THE UNITED KINGDOM INFRARED TELESCOPE
ANNUAL REPORT
1995 AND 1996

2. Scientific Results during 1995 and 1996

2.2. Selected Scientific Results

2.2.4. CGS4 and X Ray Binaries

M.J. Coe (Univ. of Southampton)

A Be/X ray binary system consists of a neutron star in orbit around a massive young O or B type star, which itself has orbiting about it a disk of hot gas. The neutron star's orbit is often highly elongated. When its orbit brings the neutron star close to the massive star, material is pulled away from the disk of the O/B star and spirals down onto the neutron star, causing a massive X ray outburst. This ouburst lasts until the distance between the two objects increases and mass transfer ceases.

One Be/X ray binary system, with the distinctly unalluring name A0535+262, was discovered almost two decades ago and, due to its relative brightness and the well known orbital period of the neutron star companion, has been extensively studied at optical wavelengths.
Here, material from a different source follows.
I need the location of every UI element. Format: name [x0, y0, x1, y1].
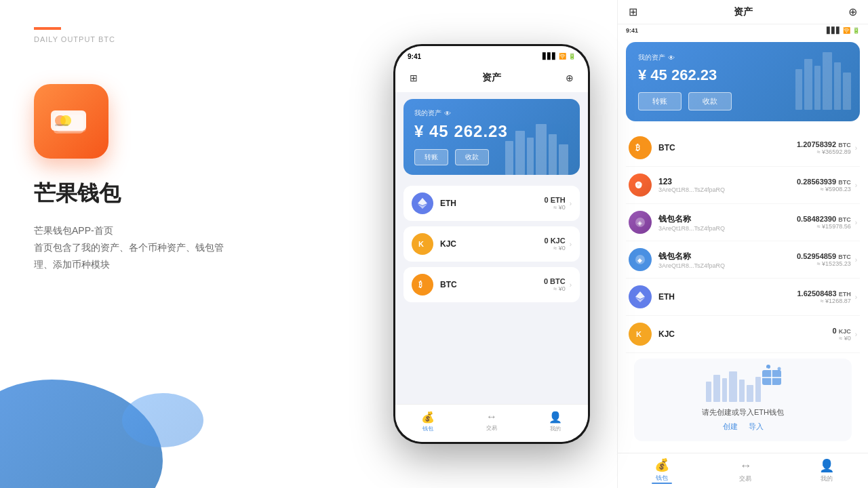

The system was not been observed spectroscopically at infrared wavelengths until 1992, when we began a long term monitoring campaign of the source using CGS4 on UKIRT. Results from the period 1992 1995 have just been submitted to MNRAS for publication (Clark et al. 1997).

Of particular interest in the spectra of Be/X ray binaries are the emission lines of hydrogen and helium, which arise mainly in the disk of the O/B star. The relative intensities of the lines provides information on the density in the disk and how it varies with radius. The shape of each line reveals the velocities and geometry of the gas that emits it. Since different lines are emitted at different distances from the O/B star, studies of an assortment of lines reveal the the way in which gas is distributed in the vicinity of that star. The infrared lines allow one to look deeper into the disk than do the optical lines, and these are needed to provide a complete kinematic map of the disk. In Figure 5 the clear difference between the H (optical) and Br (infrared) line shapes in A0535+262 is due to the Br emission arising further inside the disk where the gas has a different range of velocities.

Together the optical and infrared spectra can provide a concise picture of the density, velocity, and temperature at different positions in the disk of the O/B star. We are in the process of modelling our spectra of A0535+262 in order to determine the above properties. Furthermore, it can be seen from Figure 6 that spectra obtained at different times show changes in the intensity ratios of some of the lines in A0535+262. These variations reflect changes in the physical conditions of the disk at different times during the orbit. Accurate measurements of these changes, including those at the time when disk material is being pulled away by the neutron star, will allow us to understand more of the details of the process which ultimately results in the spectacular X ray outbursts we see from these objects.

  
Figure 5: H and Br profiles

  
Figure 6: Time resolved spectra

I gratefully acknowledge my collaborators in this work: J.S. Clark (Univ. of Southampton), I.A. Steele (Southampton and Liverpool John Moores University), and P. Roche (University of Sussex).